Mr. Pettigrew now earned three galleons more per year. He was still, however, unsatisfied (despite his grand estate and favorable living conditions), so like any father, he pushed his son to live a life better than his. He stood now in Peter’s doorway, arms crossed angrily in front of him as he glared at his son.
“What’ve you been doing all day, eh, you lazy mutt?”
“I’ve…I’ve been…been helping…” came the feeble stutter of a reply.
“Been helpin’, have y’?”
“Been helping Grandmum.”
“Been helpin’ yer grandmum?” his father cried, torn between incredulity and fury. “Yer Grandmum? How many times do I gotta tell y’ the old bat’s gunna die any day now? Yer wastin’ yer time with her, boy. Help summun who’ll help you.”
“She needed me,” Peter insisted defensively.
“Oh pish posh,” Mr. Pettigrew scoffed. “Loads o’ people’re gunna need y’. Y’ gotta know which ones to help. Y’ wanna end up here, boy?” Mr. Pettigrew gestured around. “Y’ wanna live like a pig the rest o’ yer life? Naw, yer a Gryffindor. Y’ gotta make sumthun ov yerself an’ make yer house proud, y’ hear? There’ll be no wastin’ time under my roof. Y’ keep on like this and yer gunna end up a filthy squib, beggin’ like a Muggle on the streets.” He stood and made for the door, pausing to throw a last warning glance at Peter. “Y’ help the people who’re gunna help y’ win, son.”
* * *
Remus Lupin woke with a start, sweat beaded on his forehead and matted through his hair, thoughts of red eyes and lipless sneers quickening his heartbeat, wild growls still ringing in his ears. He moved quietly to his feet, shaking as he walked to the kitchen, careful not to wake his parents. He grasped the counter, hastily lighting his wand as he searched for a glass.

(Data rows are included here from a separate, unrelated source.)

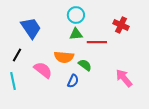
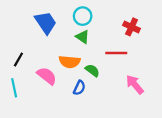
blue trapezoid: (31, 28) -> (46, 23), moved
green triangle: (76, 34) -> (83, 37), turned 40
red line: (97, 42) -> (116, 53), moved

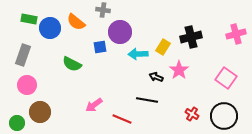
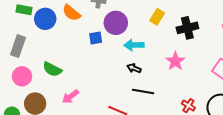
yellow rectangle: (163, 47) -> (157, 17), moved
green semicircle: (72, 64) -> (52, 69), moved
black arrow: (156, 77) -> (134, 68), moved
pink arrow: (94, 105) -> (70, 96), moved

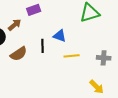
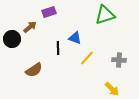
brown semicircle: (19, 54) -> (34, 70), moved
yellow line: (72, 56) -> (87, 58), turned -42

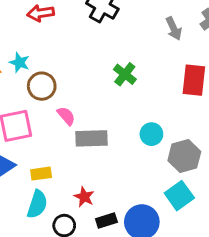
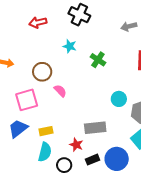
gray arrow: (174, 29) -> (129, 26), turned 105
cyan star: (19, 62) -> (70, 46), moved
gray rectangle: (92, 138) -> (95, 128), moved

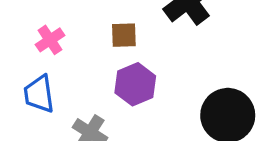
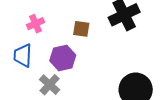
purple hexagon: (135, 84) -> (63, 58), moved

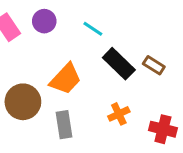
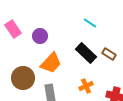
purple circle: (44, 21) -> (40, 36), moved
cyan line: (93, 29) -> (90, 23), moved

He drank hungrily, letting the water drain his fears. Momentarily relieved, he made for the stairs, anxious to get as much rest as possible before the full moon just days away. As he scrambled back into his bed, a small photo frame clattered to floor from his bedside table. Praying the noise went unheard, he reached for it and placed it back on the nightstand, purposely avoiding the faces grinning at him from behind the glass.
They were faces he’d cringed at frequently: four boys, arms around each other, healthy, carefree, and lively. Though figures of friendship, happiness, and inclusion to Remus, they also reminded him of every way he was different. They were the three whose lives he’d endangered just by association, the three whose fate he feared for more than his own.
Remus fell asleep with thoughts of battle and despair, the war feeling more real to him with every passing moment. The Marauders, he realized, must fight, too.
* * *
They would fight, and one by one, they would fall – fall, perhaps, for a greater good. The Marauders were marked from the beginning, destined for greatness and consequently for tragedy. Their tale is bittersweet, wrought with passion, love, sorrow, and betrayal. Their happy ending lay not in their own stories, but in the future they created, the future that saw the demise of the Dark Lord. But before the world claimed their laughter, the Marauders were just four teenage boys – the kings of their time and symbols of power, intelligence, rebellion, and, above all, brotherhood.